Medical acupuncturists are Medical Doctors (MDs), so many of the treatments they recommend will be covered in the same ways as other medical conditions; consultations, injections and office visits are normally covered by insurance. Some insurance plans may require a referral by your Primary Care Physician (PCP) beforehand. Some insurance plans cover medical acupuncture treatments; others cover them under certain conditions; some do not cover them at all. Please consult your insurance carrier for specific details.

Terms & Definitions

Anti-angiogenic
Angiogenic means pertaining to blood vessels. Macugen, Lucentis, and Avastin are chemicals injected into the eyeball to block the growth of abnormal blood vessels.

Avastin
Avastin is an anti-vascular-epithelial growth factor (anti-VEGF) drug, approved for use in colon cancer. Some ophthalmologists are using it “off label” for wet AMD to stop and prevent leaking. A derivative of Avastin is Lucentis which does have FDA approval for use in wet AMD as well.  A recent study by the National Eye Institute has concluded that Avastin is equally effective to the much more expensive Lucentis.

Drusen
Drusen are deposits which lie beneath the retina in a layer called Bruch’s membrane that can be thought of as backed up waste products from various layers of the retina.

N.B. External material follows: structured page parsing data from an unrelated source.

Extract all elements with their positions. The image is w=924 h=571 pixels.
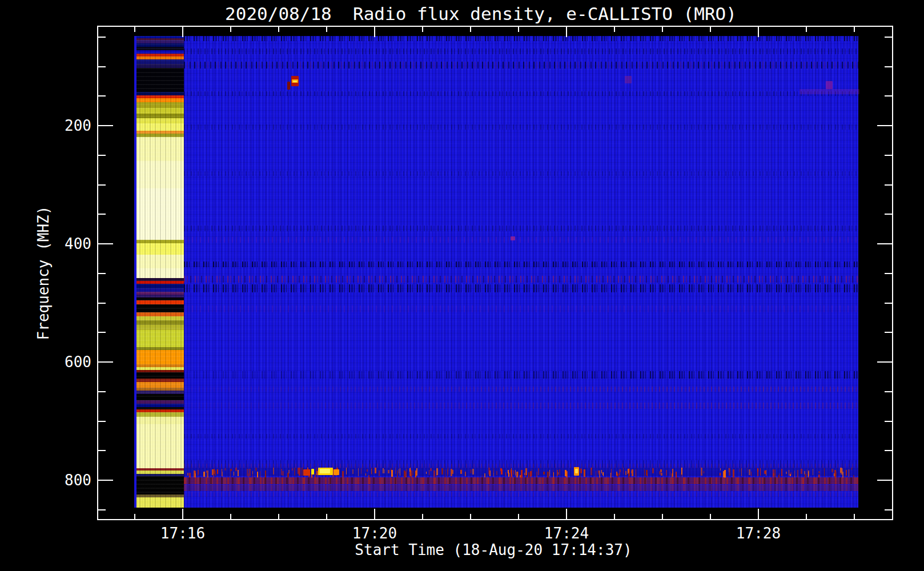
tick-mark [885, 155, 892, 156]
rfi-streak [565, 470, 567, 476]
rfi-streak [203, 472, 205, 477]
spectrogram-data [134, 36, 858, 508]
rfi-streak [391, 470, 393, 477]
rfi-streak [720, 473, 721, 476]
rfi-streak [757, 468, 758, 472]
rfi-streak [733, 469, 734, 477]
rfi-band-dark [184, 91, 858, 96]
tick-mark [518, 514, 519, 519]
rfi-streak [358, 468, 359, 476]
burst-blob [625, 76, 632, 83]
tick-mark [98, 243, 113, 244]
tick-mark [98, 273, 106, 274]
rfi-streak [505, 472, 506, 476]
rfi-streak [214, 469, 215, 474]
tick-mark [230, 27, 231, 32]
tick-mark [885, 95, 892, 96]
chart-title: 2020/08/18 Radio flux density, e-CALLIST… [225, 4, 737, 23]
rfi-streak [543, 472, 545, 475]
rfi-streak [807, 469, 808, 476]
rfi-streak [281, 469, 282, 475]
calibration-texture-overlay [134, 36, 184, 508]
tick-mark [98, 332, 106, 333]
rfi-streak [557, 470, 558, 476]
rfi-streak [316, 468, 317, 473]
rfi-streak [513, 471, 514, 475]
rfi-band-spikeband [184, 468, 858, 476]
rfi-streak [371, 468, 372, 475]
rfi-band-redband [184, 387, 858, 392]
rfi-band-darkspeckle [184, 371, 858, 379]
rfi-streak [818, 471, 820, 473]
tick-mark [470, 27, 471, 32]
burst-blob [303, 469, 310, 476]
burst-blob [334, 469, 339, 475]
rfi-streak [448, 468, 448, 475]
rfi-streak [470, 469, 472, 473]
tick-mark [566, 509, 567, 519]
rfi-streak [666, 470, 667, 476]
rfi-streak [824, 468, 825, 476]
rfi-streak [661, 473, 662, 476]
y-tick-label: 400 [46, 236, 91, 251]
tick-mark [134, 514, 135, 519]
rfi-streak [395, 468, 396, 474]
burst-blob [826, 81, 833, 89]
x-tick-label: 17:16 [143, 525, 223, 541]
rfi-band-redpurple [184, 276, 858, 283]
rfi-streak [426, 472, 427, 474]
rfi-streak [786, 472, 787, 474]
rfi-streak [292, 468, 293, 471]
rfi-streak [445, 469, 445, 477]
rfi-streak [294, 468, 295, 476]
rfi-streak [472, 469, 474, 475]
tick-mark [885, 214, 892, 215]
rfi-streak [433, 471, 435, 477]
rfi-streak [525, 468, 527, 475]
rfi-streak [383, 468, 384, 473]
tick-mark [885, 273, 892, 274]
rfi-streak [672, 469, 673, 477]
burst-blob [287, 82, 290, 90]
tick-mark [422, 27, 423, 32]
y-axis-title: Frequency (MHZ) [35, 206, 52, 340]
rfi-streak [365, 473, 366, 476]
rfi-streak [532, 469, 532, 476]
rfi-streak [194, 471, 195, 477]
rfi-streak [584, 469, 585, 476]
rfi-streak [404, 471, 405, 477]
rfi-streak [265, 471, 266, 477]
rfi-streak [590, 468, 592, 475]
tick-mark [98, 95, 106, 96]
rfi-streak [217, 469, 218, 474]
rfi-streak [723, 471, 725, 477]
tick-mark [885, 509, 892, 510]
tick-mark [374, 509, 375, 519]
rfi-streak [496, 471, 497, 475]
rfi-streak [538, 468, 539, 475]
rfi-streak [682, 469, 682, 477]
rfi-streak [521, 470, 523, 478]
rfi-streak [238, 470, 239, 476]
rfi-streak [399, 469, 399, 473]
tick-mark [758, 27, 759, 37]
rfi-band-darkspeckle [184, 262, 858, 267]
tick-mark [98, 509, 106, 510]
tick-mark [98, 125, 113, 126]
rfi-streak [299, 468, 300, 476]
x-tick-label: 17:24 [527, 525, 606, 541]
spectrogram-main [184, 36, 858, 508]
rfi-streak [644, 469, 645, 477]
rfi-streak [430, 468, 432, 471]
rfi-streak [764, 471, 766, 474]
rfi-streak [198, 474, 198, 476]
tick-mark [662, 514, 663, 519]
tick-mark [758, 509, 759, 519]
tick-mark [854, 514, 855, 519]
rfi-streak [515, 470, 516, 476]
rfi-streak [224, 468, 226, 471]
tick-mark [885, 37, 892, 38]
rfi-band-dark [184, 226, 858, 231]
rfi-streak [751, 472, 752, 476]
rfi-streak [813, 469, 813, 475]
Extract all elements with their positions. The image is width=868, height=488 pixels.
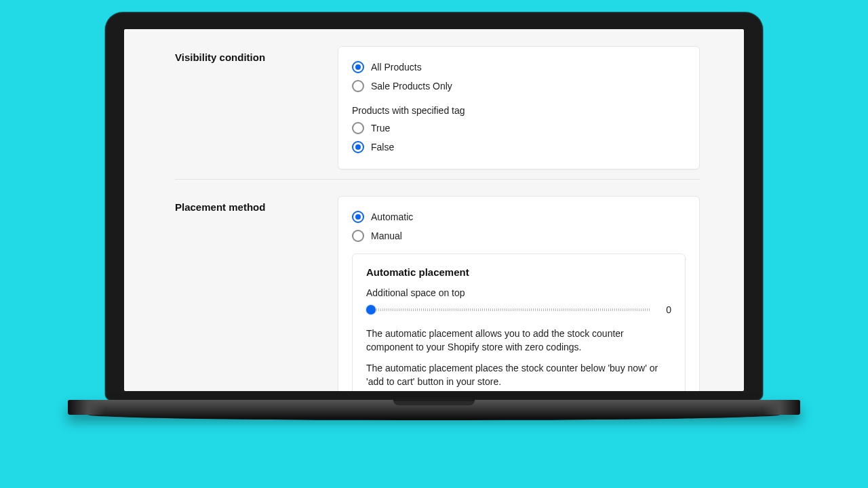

Drusen can be a marker for Macular Degeneration (especially in the over 50 age group) but is not a cause. There appears to be an increased risk for macular degeneration as the number of drusen increases. Fat also accumulates in Bruch’s membrane with age. This may also contribute to drusen formation.

Dry AMD
A condition of the macula in which retinal cells lose pigment and a waste product, called Drusen, is deposited in the layers behind the retina. 90% of patients with Age-Related Macular Degeneration have the Dry Variety. Vision loss usually progresses more slowly than in the Wet Variety. A small percentage of patients with dry macular degeneration will convert to the wet variety every year. That is one reason for regular ophthalmologist exams.

Lucentis
Lucentis is the most recent treatment approved by the FDA for wet AMD. It is a derivative of Avastin, and also an anti-vascular epithelial growth factor drug.

Macugen
Macugen is a treatment for patients with the Wet Variety of Macular Degeneration. Released in the beginning of 2005, Macugen is an injection of a medicine directly into the globe of the eye designed to discourage blood vessel growth without the use of a laser.

Macula
The macula is located roughly in the center of the retina, temporal to the optic nerve. It is a small and highly sensitive part of the retina responsible for detailed central vision and color.

Optic Nerve
The optic nerve transmits electrical impulses from the retina to the brain. It connects to the back of the eye near the macula.

Retina
The retina is a multi-layered sensory tissue that lines the back of the eye. It contains millions of photoreceptors that capture light rays and convert them into electrical impulses. These impulses travel along the optic nerve to the brain where they are turned into images. There are two types of photoreceptors in the retina: rods and cones—rods are in the periphery while the cones are in the macula.

Scotoma
An isolated area of diminished vision within the visual field, usually appearing as a blank or black spot. It can be one of the first signs of Age Related Macular Degeneration.

Verteporfin
Verteporfin is a medicine that is activated by light and is used in the photodynamic treatment of AMD. Verteporfin has no effect on its own, but in the presence of light and oxygen, it reacts to produce a cell-killing effect, thus preventing abnormal blood vessel growth. The treatment involves activating the medicine in a localized area of the eye, by using a laser.

Wet AMD
A condition of the macula in which abnormal blood vessels can potentially leak fluid and blood, threatening sometimes sudden central vision loss.